Si Route de nuit avait déjà marqué un virage vers la BD d’aventure, cette fois Jean Graton transforme l’essai !

Pourtant ce tome nous transporte dans le voisinage du légendaire circuit du Nürburgring, la Nordschleife (boucle nord) pour les intimes. Si aujourd’hui c’est devenu le circuit d’essai de référence, à l’époque c’était un circuit redoutable par sa longueur et sa difficulté au point d’avoir tué bon nombre de pilotes. Mais pas Michel Vaillant, évidemment. Car en plus notre héros est invité par un noble local dans son château, avec six de ses amis pilotes. Et il n’est pas insensible aux charmes de la fille du châtelain.

Mais après cette première soirée en bonne compagnie, deux des pilotes disparaissent sans laisser de trace. Puis au cours des essais, en voilà un autre qui abandonne bizarrement sa voiture calée en pleine ligne droite. Evidemment, il fallait que Michel Vaillant mène l’enquête, la police allemande se montrant fort peu sympathique. Comme dans un Agatha Christie, on soupçonne tout le monde. Accompagné de Steve Warson, notre héros explore les méandres du chateau jusqu’à …. se faire lui même piéger par le ravisseur : Le légendaire seigneur du chateau, héros d’une triste histoire au moyen âge. Je n’en dirai pas plus…

C’est donc une enquête, un peu d’épouvante car on croise des fantômes dans une ambiance bien brumeuse façon Carpates. Et j’en avais un bon souvenir du temps de mon enfance.
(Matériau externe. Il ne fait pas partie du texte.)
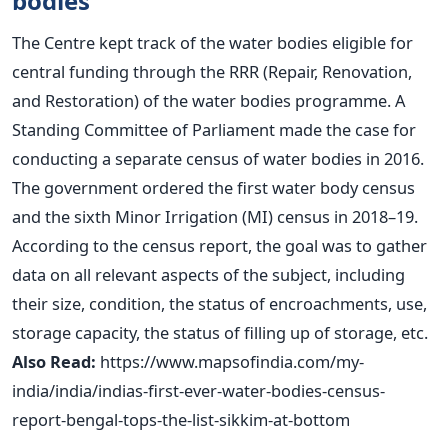
bodies
The Centre kept track of the water bodies eligible for
central funding through the RRR (Repair, Renovation,
and Restoration) of the water bodies programme. A
Standing Committee of Parliament made the case for
conducting a separate census of water bodies in 2016.
The government ordered the first water body census
and the sixth Minor Irrigation (MI) census in 2018–19.
According to the census report, the goal was to gather
data on all relevant aspects of the subject, including
their size, condition, the status of encroachments, use,
storage capacity, the status of filling up of storage, etc.
Also Read:
https://www.mapsofindia.com/my-
india/india/indias-first-ever-water-bodies-census-
report-bengal-tops-the-list-sikkim-at-bottom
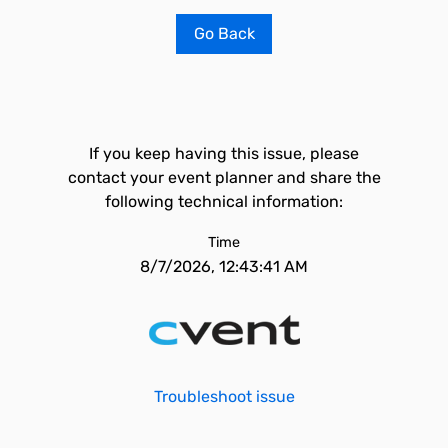
Go Back
If you keep having this issue, please
contact your event planner and share the
following technical information:
Time
8/7/2026, 12:43:41 AM
Troubleshoot issue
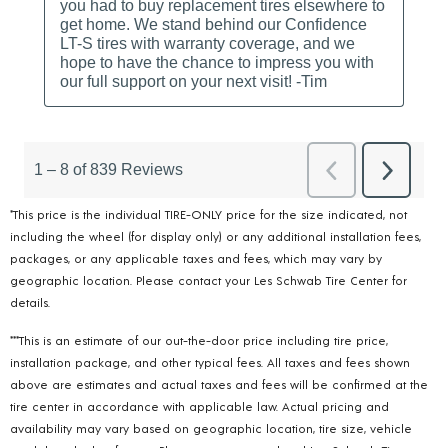
*This price is the individual TIRE-ONLY price for the size indicated, not
including the wheel (for display only) or any additional installation fees,
packages, or any applicable taxes and fees, which may vary by
geographic location. Please contact your Les Schwab Tire Center for
details.
***This is an estimate of our out-the-door price including tire price,
installation package, and other typical fees. All taxes and fees shown
above are estimates and actual taxes and fees will be confirmed at the
tire center in accordance with applicable law. Actual pricing and
availability may vary based on geographic location, tire size, vehicle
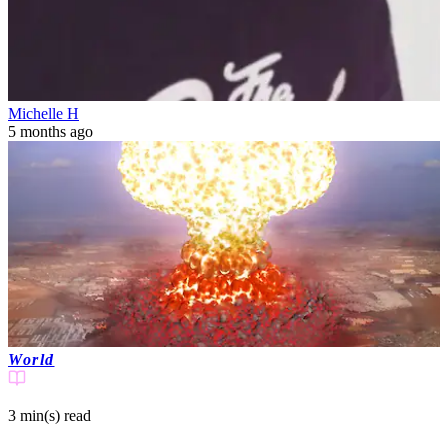
Michelle H
5 months ago
World
3 min(s)
read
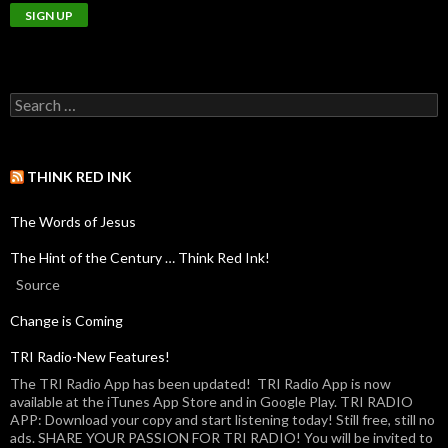
THINK RED INK
The Words of Jesus
The Hint of the Century … Think Red Ink!
Source
Change is Coming
TRI Radio-New Features!
The TRI Radio App has been updated! TRI Radio App is now
available at the iTunes App Store and in Google Play. TRI RADIO
APP: Download your copy and start listening today! Still free, still no
ads. SHARE YOUR PASSION FOR TRI RADIO! You will be invited to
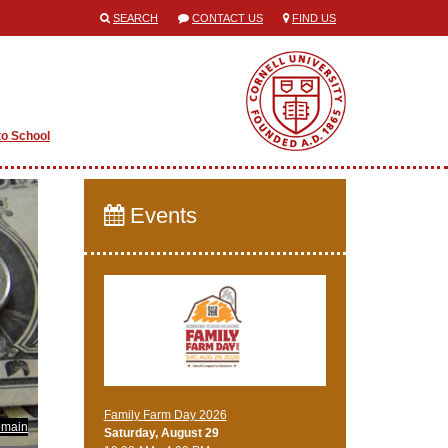
SEARCH
CONTACT US
FIND US
to School
Events
Family Farm Day 2026
omain
Saturday, August 29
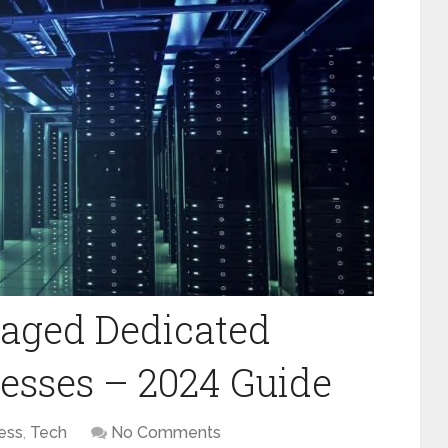
naged Dedicated
nesses – 2024 Guide
ess
,
Tech
No Comments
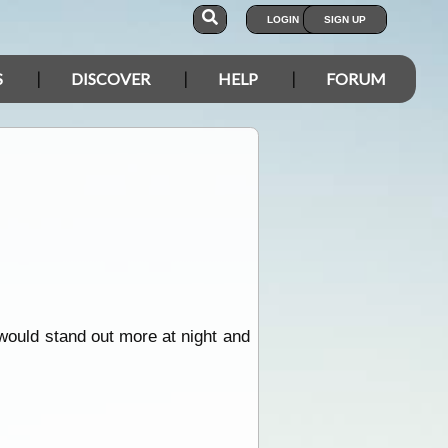
LOGIN
SIGN UP
S
DISCOVER
HELP
FORUM
 would stand out more at night and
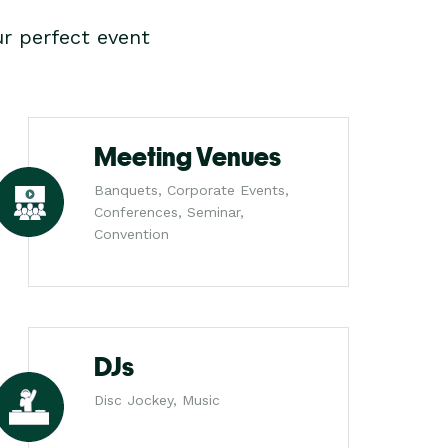
r perfect event
Meeting Venues
Banquets, Corporate Events,
Conferences, Seminar,
Convention
DJs
Disc Jockey, Music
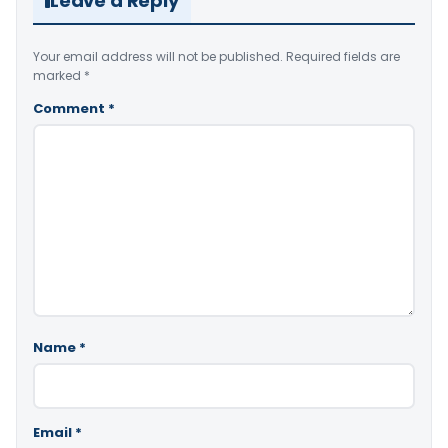
Leave a Reply
Your email address will not be published.
Required fields are
marked
*
Comment
*
Name
*
Email
*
A le relire, ça passe toujours très bien malgré le format court de l’époque. J’avais bien des soupçons sur le coupable mais on se demande quand même comment il a pu faire. Le récit se fait alors en flashback lors de l’arrestation. On ne s’ennuie pas et il y a assez peu de scènes en voitures, sinon dans les best-sellers de l’époque chez Porsche, Mercedes ou Jaguar. Un numéro indispensable pour les fans du héros mais très intéressant pour les fans de BD classique.